■ TASK BRIEF: A verbatim repeat of the lines below is required, with the pictures removed.

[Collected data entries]
-.-.-
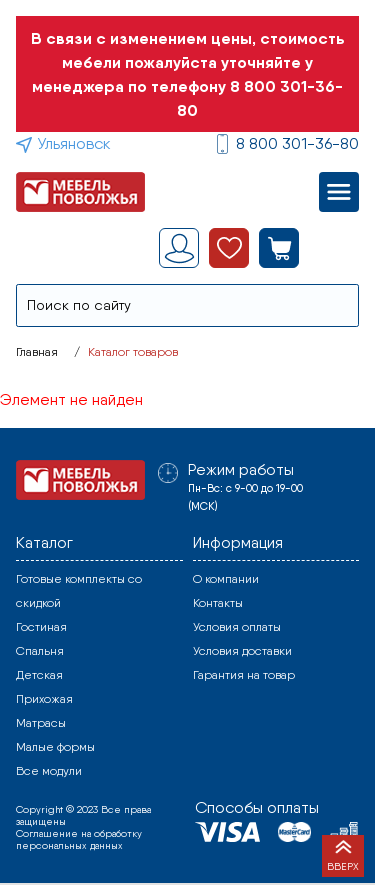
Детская (39, 675)
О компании (226, 579)
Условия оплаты (237, 627)
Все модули (49, 771)
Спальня (40, 651)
-.-.-
■ WORKED SOLUTION:
Детская (39, 675)
О компании (226, 579)
Условия оплаты (237, 627)
Все модули (49, 771)
Спальня (40, 651)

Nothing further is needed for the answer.